Enough. He must walk back from this precipice, which he spent years stoking divisions to help create, while dragging the Republican Party with him.
As Joe Biden inched ahead in vote counts in Pennsylvania and Georgia, the presidential election reached an inflection point. Trump has a right to continue contesting the process. Multiple legitimate mechanisms exist for him to do so. State recounts are one pathway. Court challenges are another. Demagoguery is not.

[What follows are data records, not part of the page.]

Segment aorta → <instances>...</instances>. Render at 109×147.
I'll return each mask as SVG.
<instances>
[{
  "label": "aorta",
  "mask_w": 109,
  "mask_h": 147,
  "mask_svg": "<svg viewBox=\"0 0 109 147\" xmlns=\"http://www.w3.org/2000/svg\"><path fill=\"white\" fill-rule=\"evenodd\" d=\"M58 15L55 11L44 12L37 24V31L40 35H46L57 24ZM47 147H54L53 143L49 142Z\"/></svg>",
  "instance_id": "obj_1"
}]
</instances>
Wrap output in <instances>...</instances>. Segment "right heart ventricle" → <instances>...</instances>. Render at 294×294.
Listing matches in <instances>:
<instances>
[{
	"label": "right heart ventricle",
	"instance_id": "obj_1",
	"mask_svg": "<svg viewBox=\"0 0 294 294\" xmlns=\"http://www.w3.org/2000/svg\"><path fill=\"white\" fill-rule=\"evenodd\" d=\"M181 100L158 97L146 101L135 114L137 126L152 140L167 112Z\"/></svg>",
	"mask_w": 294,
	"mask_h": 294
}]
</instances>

Absent strong, documented evidence that the process has failed, Trump’s sworn duty is to defend the Constitution – not undermine faith in American democracy. Yet telling the American people there are “horror stories” in state election offices, calling himself the victor before votes are tallied and demanding, repeatedly, to “stop the count” harm the nation. People listen. Some of them loudly protest the vote counting.
“This is exactly what our foreign adversaries want to happen,” Washington Secretary of State Kim Wyman, who is a Republican, told the editorial board. “Russia, China, North Korea and Iran, what they want is they want people to lose confidence in our democratic institutions. They want people to believe our election wasn’t fair.

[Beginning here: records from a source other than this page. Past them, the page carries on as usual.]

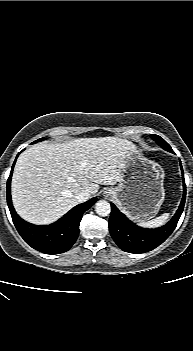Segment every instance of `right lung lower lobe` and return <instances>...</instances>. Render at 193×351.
I'll list each match as a JSON object with an SVG mask.
<instances>
[{
    "mask_svg": "<svg viewBox=\"0 0 193 351\" xmlns=\"http://www.w3.org/2000/svg\"><path fill=\"white\" fill-rule=\"evenodd\" d=\"M12 171L13 167L7 181V203L13 223L21 237L32 248L46 254H59L68 251L78 238L79 224L83 213L96 202L97 198H92L85 203L75 206L64 217L53 224L46 226L33 225L20 218L12 205Z\"/></svg>",
    "mask_w": 193,
    "mask_h": 351,
    "instance_id": "1",
    "label": "right lung lower lobe"
}]
</instances>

“They want to undermine our representative form of democracy.”
The Constitution and state elections laws map the way. Votes must be counted and certified, then the Electoral College must pick the president. That process does need national reform, as this editorial page has outlined previously. But the laws must be followed, and Trump and Biden are as subject to them as every voter in every state.
Trump might not have it within himself to stop lying, or to accept an honest loss. His determination to fight every battle as long and hard as he can is a big reason why tens of millions of Americans have stuck with him through constant turmoil, much of it self-created. But America is bigger than Trump, and so are the institutions he swore to preserve and protect, including the office of the presidency.
Faithful public service is the job he signed up to do. That requires working to help every vote be counted — and helping the American people accept that a legitimate process can produce results not everyone likes.
Biden became a formidable challenger to Trump by pledging to represent all Americans, not just his base. Every American who followed state law in casting a ballot deserves to have it counted and deserves full transparency from elections offices about how that worked.
Yes, the process needs improvement. States that aren’t as practiced as Washington at handling millions of mail ballots should hone their infrastructure to work smoothly and quickly. King County has 1.4 million registered voters and counted more than 1 million ballots election night. Philadelphia County, with 1.1 million registered voters, counted only about 186,000 mail ballots that same night, out of 350,000 in hand. And the sinister preelection postal deficiencies that threatened ballot delivery must never be repeated.
Biden’s apparent victory does not change the national interest in seeing the process through. For all the noise and disruptiveness Trump brought to office, his quest for reelection must not provide further traction for an assault upon American democracy. Trump owes it to every American to preserve, protect and defend the system he took an oath to uphold.